Berlin Buzzwords 2015 – Day 2



It’s All Fun And Games Until…: A Tale of Repetitive Stress Injury (Eric Evans)

Basically, watch out for yourself. If it hurts, you are doing something wrong. It’s good to be reminded about that from time to time. So, watch out for yourself:



A complete Tweet index on Apache Lucene (Michael Busch)

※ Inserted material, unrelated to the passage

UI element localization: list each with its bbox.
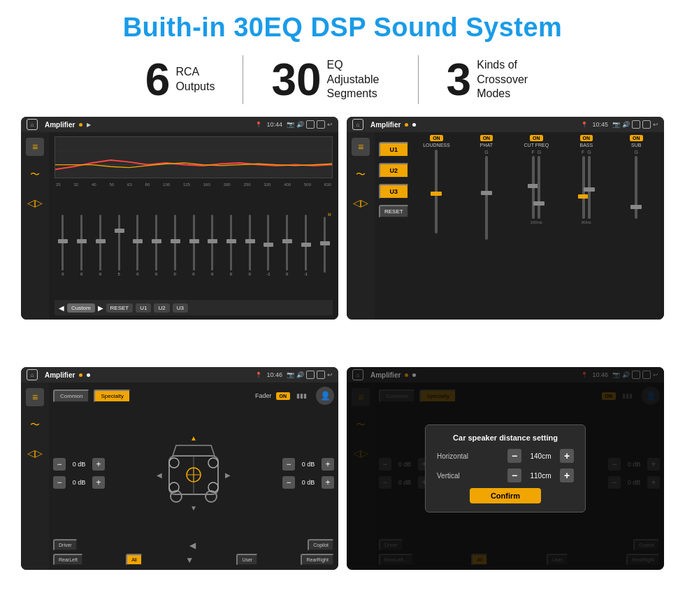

Michael Busch has given this talk in one version or the other for a couple of years now. Unfortunately it got more shallow now, not so many technical details about how they optimized Lucene for Twitter. Numbers are great, they have two billion queries per day and about 500 million tweets per day. One thing that he didn’t mention in his earlier talks is that they actually figured that Earlybird does scale to Twitter level requests due to the Earthquake in Japan when they had to emergency shutdown the caching layer in front (which was Ruby on Rails and did not scale that well). Nowadays they have all tweets in a pretty vanilla Lucene with some additions (going to be open sourced soon) and use a Mesos cluster in case they have to reindex all the data.

And BTW: Tweet IDs encode the timestamp the tweet was send at.


Automating Cassandra Repairs (Radovan Zvoncek)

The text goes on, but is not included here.